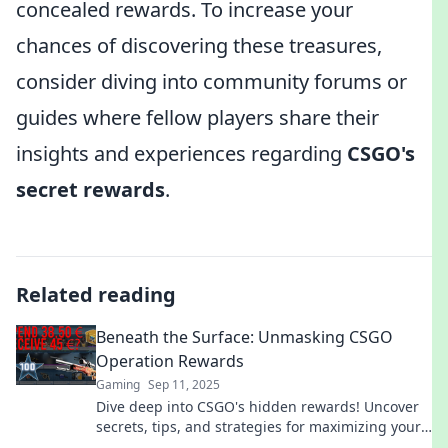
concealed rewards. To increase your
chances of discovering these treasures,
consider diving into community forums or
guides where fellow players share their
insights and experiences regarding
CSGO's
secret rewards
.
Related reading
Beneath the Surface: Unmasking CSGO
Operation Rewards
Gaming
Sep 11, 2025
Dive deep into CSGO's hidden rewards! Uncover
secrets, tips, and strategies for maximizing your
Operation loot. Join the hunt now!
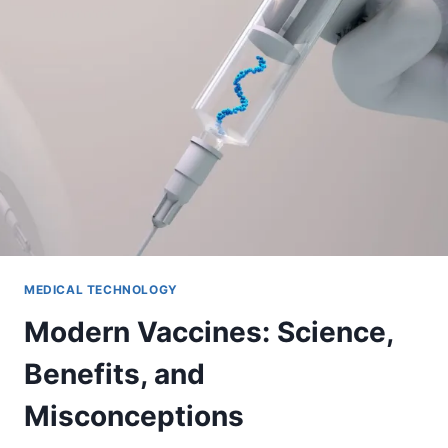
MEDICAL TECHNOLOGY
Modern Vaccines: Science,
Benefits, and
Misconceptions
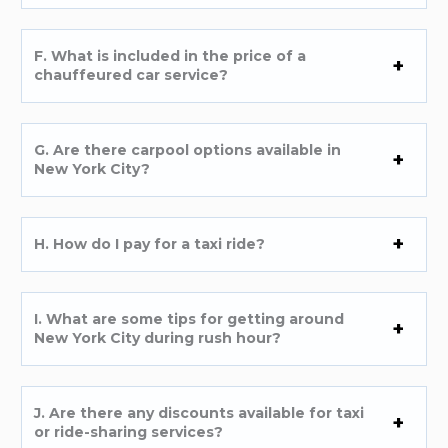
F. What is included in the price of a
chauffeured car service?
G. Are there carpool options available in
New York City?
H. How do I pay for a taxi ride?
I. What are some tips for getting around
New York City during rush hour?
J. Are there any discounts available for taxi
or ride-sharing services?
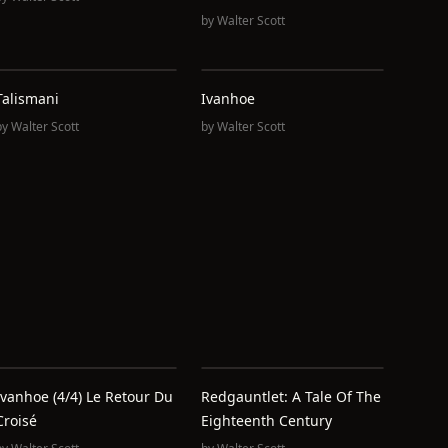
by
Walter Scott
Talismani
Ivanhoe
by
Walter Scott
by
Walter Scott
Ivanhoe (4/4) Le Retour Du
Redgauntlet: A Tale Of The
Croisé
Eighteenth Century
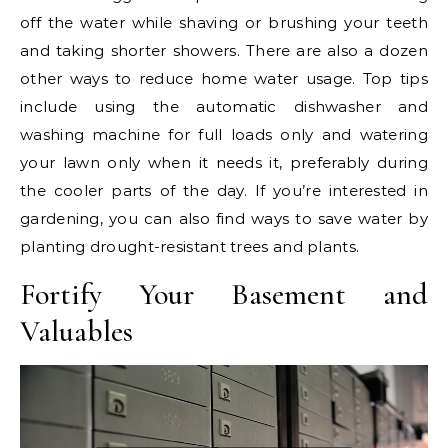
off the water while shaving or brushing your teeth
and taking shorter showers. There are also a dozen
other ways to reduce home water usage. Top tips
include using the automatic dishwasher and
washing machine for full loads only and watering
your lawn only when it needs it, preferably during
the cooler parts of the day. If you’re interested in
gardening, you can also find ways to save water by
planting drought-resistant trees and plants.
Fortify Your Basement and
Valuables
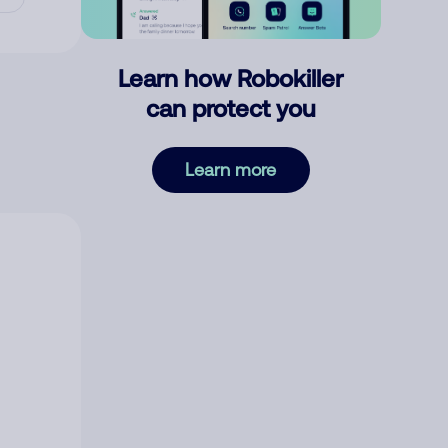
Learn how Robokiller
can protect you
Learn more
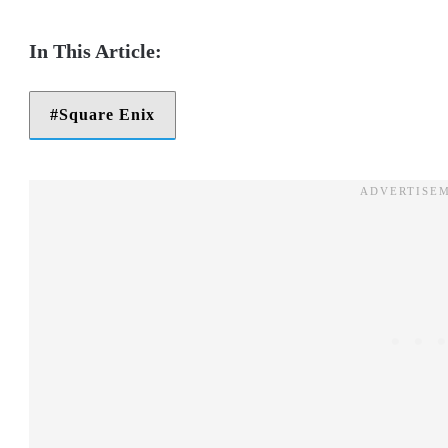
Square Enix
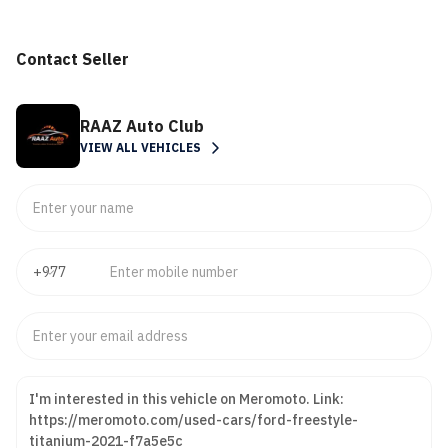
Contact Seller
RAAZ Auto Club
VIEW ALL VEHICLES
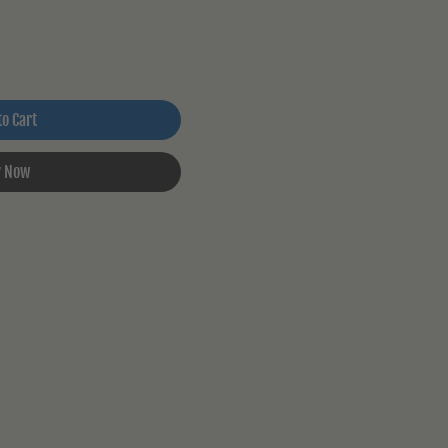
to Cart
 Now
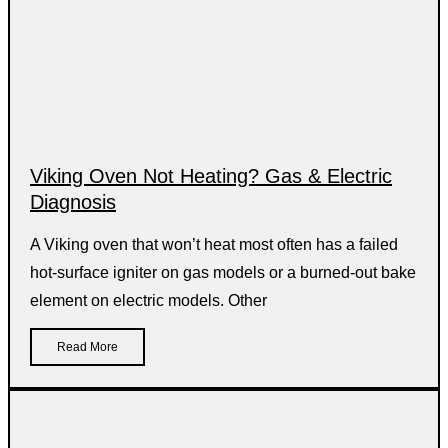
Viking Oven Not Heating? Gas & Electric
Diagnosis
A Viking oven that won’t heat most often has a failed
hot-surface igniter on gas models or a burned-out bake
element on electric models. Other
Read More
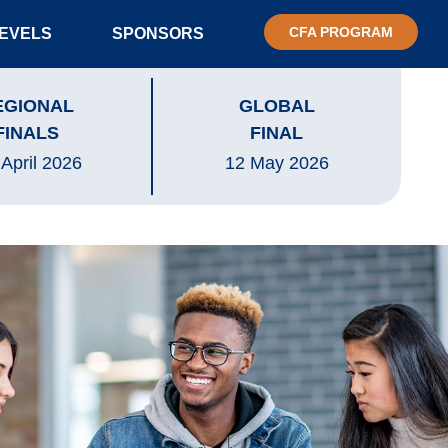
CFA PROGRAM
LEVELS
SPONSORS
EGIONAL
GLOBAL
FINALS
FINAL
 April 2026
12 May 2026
---
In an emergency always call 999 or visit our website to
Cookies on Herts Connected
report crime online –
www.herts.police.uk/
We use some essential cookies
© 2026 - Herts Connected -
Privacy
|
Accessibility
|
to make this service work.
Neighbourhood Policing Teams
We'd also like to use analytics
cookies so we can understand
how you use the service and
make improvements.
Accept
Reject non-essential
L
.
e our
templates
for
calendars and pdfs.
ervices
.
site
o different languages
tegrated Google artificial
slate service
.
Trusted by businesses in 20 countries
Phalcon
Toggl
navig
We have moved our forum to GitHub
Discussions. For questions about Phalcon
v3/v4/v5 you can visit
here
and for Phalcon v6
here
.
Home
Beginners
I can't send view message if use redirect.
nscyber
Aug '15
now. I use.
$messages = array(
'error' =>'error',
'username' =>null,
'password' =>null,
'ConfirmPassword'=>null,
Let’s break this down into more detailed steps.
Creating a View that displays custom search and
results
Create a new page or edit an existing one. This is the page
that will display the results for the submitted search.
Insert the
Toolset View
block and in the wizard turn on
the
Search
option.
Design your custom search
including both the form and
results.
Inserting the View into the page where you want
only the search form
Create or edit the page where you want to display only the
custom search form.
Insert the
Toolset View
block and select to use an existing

▶ THE TASK
Reply with one number, the count of lines in the entries that hold the string "What".

▶ THE COMPLETED TASK
2